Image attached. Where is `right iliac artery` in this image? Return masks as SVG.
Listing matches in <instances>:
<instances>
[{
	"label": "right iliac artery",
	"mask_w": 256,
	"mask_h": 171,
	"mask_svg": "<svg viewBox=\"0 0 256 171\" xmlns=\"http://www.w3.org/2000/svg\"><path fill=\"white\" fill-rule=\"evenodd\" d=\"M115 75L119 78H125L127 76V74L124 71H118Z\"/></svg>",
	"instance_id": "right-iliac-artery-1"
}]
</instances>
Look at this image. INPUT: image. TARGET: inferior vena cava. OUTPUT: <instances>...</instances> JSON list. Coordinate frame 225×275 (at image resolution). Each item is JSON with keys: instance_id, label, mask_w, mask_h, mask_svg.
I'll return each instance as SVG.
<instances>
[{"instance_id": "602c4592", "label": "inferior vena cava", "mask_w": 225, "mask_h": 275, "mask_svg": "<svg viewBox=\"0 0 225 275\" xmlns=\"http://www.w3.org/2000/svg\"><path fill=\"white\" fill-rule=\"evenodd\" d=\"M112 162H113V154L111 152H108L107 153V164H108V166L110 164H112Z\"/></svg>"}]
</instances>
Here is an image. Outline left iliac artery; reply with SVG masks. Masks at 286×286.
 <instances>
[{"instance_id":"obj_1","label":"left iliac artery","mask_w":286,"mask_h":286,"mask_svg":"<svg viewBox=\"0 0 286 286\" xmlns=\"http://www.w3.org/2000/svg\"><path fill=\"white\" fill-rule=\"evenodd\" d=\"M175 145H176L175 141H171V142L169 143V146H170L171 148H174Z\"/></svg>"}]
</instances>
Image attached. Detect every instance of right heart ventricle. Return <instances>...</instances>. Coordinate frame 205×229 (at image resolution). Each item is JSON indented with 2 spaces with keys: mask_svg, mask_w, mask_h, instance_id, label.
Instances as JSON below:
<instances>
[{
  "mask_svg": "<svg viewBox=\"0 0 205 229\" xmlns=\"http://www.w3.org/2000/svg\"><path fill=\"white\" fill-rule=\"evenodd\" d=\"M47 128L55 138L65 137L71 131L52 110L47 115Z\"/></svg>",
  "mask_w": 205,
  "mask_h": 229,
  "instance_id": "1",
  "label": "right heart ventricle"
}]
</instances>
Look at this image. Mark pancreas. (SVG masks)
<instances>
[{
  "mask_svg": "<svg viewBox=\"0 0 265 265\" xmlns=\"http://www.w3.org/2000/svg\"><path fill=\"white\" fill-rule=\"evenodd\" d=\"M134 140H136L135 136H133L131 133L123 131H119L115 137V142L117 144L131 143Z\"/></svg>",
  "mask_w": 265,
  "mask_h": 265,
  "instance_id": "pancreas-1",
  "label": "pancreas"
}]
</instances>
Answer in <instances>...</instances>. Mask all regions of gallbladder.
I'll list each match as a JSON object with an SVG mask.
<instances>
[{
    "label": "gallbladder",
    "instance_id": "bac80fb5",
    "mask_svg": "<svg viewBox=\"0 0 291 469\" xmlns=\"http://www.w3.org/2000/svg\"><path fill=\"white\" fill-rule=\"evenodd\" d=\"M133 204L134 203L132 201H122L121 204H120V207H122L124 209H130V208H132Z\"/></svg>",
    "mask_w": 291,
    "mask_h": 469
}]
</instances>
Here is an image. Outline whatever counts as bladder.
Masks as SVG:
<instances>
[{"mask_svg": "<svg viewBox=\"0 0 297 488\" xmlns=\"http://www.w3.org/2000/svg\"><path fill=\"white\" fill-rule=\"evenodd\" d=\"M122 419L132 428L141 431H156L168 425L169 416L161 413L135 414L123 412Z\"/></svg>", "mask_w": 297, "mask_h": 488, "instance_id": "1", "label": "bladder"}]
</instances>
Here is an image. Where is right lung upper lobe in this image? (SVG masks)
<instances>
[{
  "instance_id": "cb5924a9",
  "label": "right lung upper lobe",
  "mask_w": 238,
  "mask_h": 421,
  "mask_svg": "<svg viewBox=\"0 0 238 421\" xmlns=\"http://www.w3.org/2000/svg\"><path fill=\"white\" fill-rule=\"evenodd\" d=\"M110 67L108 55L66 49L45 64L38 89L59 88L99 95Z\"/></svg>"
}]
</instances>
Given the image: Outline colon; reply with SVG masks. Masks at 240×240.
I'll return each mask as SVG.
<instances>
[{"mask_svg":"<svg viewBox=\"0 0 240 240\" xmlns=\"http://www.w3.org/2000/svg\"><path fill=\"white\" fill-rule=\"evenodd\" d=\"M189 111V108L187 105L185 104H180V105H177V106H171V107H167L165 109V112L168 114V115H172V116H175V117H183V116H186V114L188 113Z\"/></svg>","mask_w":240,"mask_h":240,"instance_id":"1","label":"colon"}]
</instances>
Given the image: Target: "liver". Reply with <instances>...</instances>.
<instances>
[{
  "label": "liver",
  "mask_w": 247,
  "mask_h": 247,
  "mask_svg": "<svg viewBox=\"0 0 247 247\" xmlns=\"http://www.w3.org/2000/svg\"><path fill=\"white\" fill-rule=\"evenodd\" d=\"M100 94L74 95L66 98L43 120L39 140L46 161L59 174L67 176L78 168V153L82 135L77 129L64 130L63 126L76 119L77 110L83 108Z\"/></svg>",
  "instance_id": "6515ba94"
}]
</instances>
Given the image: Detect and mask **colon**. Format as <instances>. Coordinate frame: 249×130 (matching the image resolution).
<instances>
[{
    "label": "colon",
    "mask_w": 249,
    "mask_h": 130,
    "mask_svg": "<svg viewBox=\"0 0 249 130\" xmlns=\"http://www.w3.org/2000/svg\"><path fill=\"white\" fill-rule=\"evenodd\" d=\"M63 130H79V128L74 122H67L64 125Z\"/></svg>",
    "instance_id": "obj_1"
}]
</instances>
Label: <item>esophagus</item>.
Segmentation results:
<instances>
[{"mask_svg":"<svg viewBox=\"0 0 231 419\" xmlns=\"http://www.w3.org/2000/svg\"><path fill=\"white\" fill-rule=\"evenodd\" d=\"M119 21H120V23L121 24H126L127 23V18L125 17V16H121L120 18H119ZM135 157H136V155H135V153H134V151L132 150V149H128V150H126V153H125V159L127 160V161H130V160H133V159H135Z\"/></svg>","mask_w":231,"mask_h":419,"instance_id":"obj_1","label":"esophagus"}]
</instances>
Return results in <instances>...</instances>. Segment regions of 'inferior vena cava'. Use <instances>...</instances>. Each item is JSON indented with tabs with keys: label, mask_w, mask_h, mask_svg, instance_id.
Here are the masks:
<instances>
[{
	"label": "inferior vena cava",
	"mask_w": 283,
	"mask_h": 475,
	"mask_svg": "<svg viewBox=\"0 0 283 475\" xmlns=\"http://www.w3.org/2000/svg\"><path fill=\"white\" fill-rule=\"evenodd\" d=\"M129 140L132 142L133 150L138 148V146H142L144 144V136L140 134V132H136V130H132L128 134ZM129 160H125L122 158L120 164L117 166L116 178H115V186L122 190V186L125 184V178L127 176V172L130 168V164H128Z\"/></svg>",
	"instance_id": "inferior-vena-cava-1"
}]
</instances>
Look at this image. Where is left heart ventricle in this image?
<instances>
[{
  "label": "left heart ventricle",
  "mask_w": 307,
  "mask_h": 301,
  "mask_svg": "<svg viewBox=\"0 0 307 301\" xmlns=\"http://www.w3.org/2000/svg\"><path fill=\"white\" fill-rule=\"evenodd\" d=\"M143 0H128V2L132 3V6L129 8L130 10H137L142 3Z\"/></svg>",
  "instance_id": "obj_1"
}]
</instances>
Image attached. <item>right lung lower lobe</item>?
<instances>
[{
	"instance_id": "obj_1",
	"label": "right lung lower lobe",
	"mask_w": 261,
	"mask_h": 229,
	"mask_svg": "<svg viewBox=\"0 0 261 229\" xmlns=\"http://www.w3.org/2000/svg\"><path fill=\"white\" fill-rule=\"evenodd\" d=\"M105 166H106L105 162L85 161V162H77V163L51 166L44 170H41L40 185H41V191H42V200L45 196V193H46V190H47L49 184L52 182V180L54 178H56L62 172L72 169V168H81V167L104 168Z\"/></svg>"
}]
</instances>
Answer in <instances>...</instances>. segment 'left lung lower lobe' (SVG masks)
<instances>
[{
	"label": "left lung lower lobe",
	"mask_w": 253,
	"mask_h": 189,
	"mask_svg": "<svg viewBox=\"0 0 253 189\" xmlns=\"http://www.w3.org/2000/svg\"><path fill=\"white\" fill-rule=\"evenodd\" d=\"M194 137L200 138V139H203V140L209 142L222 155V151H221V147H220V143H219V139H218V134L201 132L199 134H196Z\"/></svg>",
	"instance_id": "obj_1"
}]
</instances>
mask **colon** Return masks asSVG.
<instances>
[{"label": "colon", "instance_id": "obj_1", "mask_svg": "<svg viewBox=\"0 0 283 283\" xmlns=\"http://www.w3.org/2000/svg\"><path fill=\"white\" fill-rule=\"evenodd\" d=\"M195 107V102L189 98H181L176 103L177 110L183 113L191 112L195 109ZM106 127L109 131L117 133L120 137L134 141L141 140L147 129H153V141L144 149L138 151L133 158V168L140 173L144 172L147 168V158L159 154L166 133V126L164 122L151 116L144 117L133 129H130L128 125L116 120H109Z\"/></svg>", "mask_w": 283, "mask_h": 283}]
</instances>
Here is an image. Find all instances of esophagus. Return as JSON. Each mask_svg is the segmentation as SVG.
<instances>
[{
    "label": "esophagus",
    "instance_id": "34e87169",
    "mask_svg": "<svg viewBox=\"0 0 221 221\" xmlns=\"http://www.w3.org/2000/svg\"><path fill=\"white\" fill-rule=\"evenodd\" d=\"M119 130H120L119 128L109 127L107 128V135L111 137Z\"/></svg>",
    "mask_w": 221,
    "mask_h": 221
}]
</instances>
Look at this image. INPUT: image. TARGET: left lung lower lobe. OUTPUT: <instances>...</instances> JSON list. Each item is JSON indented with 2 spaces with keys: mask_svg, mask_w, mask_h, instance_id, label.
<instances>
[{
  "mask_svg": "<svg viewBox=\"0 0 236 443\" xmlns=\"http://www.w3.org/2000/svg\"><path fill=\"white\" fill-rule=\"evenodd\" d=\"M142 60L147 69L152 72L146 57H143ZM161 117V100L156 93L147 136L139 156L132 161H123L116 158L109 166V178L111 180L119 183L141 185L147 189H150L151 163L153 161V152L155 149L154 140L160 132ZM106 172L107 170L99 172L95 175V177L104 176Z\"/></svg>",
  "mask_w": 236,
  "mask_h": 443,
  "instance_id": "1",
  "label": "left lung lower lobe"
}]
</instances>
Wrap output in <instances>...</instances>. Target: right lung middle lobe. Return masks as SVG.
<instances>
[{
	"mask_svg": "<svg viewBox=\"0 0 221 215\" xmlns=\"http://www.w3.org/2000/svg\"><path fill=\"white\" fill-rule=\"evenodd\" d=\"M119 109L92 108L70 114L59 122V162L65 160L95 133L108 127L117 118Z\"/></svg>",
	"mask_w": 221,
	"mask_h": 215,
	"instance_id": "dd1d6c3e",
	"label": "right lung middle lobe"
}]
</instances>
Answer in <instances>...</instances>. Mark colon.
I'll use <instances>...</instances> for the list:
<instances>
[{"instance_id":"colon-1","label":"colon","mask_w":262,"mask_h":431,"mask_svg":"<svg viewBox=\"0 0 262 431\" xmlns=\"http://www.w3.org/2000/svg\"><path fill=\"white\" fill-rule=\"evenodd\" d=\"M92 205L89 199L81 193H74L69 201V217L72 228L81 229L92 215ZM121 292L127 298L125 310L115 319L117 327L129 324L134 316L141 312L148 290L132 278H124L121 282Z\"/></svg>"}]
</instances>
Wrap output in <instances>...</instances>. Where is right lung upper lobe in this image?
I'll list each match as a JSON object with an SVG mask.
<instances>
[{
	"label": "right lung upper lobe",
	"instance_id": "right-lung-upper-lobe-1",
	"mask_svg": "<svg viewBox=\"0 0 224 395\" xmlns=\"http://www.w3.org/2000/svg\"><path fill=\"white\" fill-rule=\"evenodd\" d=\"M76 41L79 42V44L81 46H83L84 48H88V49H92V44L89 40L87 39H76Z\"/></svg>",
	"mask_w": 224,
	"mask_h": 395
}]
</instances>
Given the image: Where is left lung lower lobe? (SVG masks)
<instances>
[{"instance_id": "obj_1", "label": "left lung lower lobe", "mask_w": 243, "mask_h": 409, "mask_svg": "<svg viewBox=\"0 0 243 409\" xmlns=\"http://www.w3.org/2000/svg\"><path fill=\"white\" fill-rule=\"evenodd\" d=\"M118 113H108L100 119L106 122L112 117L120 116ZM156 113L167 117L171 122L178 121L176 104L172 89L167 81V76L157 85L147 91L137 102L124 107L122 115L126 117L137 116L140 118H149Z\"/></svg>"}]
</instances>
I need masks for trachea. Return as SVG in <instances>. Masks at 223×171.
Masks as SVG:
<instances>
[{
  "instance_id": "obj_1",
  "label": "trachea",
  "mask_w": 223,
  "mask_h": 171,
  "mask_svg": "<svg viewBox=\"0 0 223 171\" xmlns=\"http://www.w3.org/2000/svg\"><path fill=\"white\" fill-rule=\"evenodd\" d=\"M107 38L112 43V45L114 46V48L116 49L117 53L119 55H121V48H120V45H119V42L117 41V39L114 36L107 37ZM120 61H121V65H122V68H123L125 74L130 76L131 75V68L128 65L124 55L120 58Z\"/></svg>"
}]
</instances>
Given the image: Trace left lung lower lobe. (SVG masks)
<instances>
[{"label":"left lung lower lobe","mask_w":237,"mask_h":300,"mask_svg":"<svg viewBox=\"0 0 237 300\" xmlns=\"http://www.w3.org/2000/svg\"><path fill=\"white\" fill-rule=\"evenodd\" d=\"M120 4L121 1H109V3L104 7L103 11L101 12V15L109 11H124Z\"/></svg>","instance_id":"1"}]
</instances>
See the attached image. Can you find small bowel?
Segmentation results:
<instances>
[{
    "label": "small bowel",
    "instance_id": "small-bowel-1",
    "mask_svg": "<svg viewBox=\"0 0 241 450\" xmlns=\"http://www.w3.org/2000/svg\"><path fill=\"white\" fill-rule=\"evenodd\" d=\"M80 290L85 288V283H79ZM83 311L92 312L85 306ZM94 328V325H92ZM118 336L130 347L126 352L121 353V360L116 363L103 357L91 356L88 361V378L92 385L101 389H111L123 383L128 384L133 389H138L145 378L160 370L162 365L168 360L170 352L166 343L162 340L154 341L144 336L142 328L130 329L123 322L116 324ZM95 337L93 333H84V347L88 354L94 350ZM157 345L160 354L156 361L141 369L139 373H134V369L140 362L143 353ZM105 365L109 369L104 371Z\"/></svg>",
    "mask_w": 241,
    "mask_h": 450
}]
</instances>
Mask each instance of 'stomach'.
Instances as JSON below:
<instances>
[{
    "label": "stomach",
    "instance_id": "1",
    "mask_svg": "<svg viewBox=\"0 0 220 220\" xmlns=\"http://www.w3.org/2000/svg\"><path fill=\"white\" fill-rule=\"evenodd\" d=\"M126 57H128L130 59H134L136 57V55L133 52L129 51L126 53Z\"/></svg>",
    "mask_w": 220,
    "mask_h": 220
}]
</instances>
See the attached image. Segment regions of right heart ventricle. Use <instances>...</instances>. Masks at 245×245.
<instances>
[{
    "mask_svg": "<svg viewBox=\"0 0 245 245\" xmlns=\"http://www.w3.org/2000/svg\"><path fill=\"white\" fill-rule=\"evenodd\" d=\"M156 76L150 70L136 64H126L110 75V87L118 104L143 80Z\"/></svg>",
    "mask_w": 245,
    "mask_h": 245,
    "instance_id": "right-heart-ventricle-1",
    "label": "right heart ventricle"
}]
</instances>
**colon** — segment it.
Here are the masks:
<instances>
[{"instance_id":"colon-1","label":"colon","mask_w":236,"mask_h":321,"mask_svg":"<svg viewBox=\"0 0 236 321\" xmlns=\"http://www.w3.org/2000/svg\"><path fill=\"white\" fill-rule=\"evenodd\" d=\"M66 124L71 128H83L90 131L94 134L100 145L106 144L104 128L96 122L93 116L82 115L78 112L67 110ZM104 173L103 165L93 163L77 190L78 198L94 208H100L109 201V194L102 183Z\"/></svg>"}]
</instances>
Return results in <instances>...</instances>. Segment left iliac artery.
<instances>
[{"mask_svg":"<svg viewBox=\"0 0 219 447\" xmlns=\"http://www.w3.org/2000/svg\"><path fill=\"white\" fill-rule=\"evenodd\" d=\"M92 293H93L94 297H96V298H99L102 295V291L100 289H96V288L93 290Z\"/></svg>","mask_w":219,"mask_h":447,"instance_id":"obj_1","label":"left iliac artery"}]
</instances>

▸ **TASK STATEMENT**
Copy out the line containing "Mask each instance of 'stomach'.", then every line after it through the end of the listing, exactly and with nothing else.

▸ **ANSWER BOX**
Mask each instance of 'stomach'.
Instances as JSON below:
<instances>
[{
    "label": "stomach",
    "instance_id": "1",
    "mask_svg": "<svg viewBox=\"0 0 220 220\" xmlns=\"http://www.w3.org/2000/svg\"><path fill=\"white\" fill-rule=\"evenodd\" d=\"M126 57H128L130 59H134L136 57V55L133 52L129 51L126 53Z\"/></svg>",
    "mask_w": 220,
    "mask_h": 220
}]
</instances>
See the attached image. Segment regions of right heart ventricle. Use <instances>...</instances>. Masks at 245×245.
<instances>
[{
    "mask_svg": "<svg viewBox=\"0 0 245 245\" xmlns=\"http://www.w3.org/2000/svg\"><path fill=\"white\" fill-rule=\"evenodd\" d=\"M156 76L150 70L136 64H126L110 75V87L118 104L143 80Z\"/></svg>",
    "mask_w": 245,
    "mask_h": 245,
    "instance_id": "right-heart-ventricle-1",
    "label": "right heart ventricle"
}]
</instances>
**colon** — segment it.
Here are the masks:
<instances>
[{"instance_id":"colon-1","label":"colon","mask_w":236,"mask_h":321,"mask_svg":"<svg viewBox=\"0 0 236 321\" xmlns=\"http://www.w3.org/2000/svg\"><path fill=\"white\" fill-rule=\"evenodd\" d=\"M66 124L71 128H83L90 131L94 134L100 145L106 144L104 128L96 122L93 116L82 115L78 112L67 110ZM104 173L103 165L93 163L77 190L78 198L94 208H100L109 201V194L102 183Z\"/></svg>"}]
</instances>
Return results in <instances>...</instances>. Segment left iliac artery.
<instances>
[{"mask_svg":"<svg viewBox=\"0 0 219 447\" xmlns=\"http://www.w3.org/2000/svg\"><path fill=\"white\" fill-rule=\"evenodd\" d=\"M92 293H93L94 297H96V298H99L102 295V291L100 289H96V288L93 290Z\"/></svg>","mask_w":219,"mask_h":447,"instance_id":"obj_1","label":"left iliac artery"}]
</instances>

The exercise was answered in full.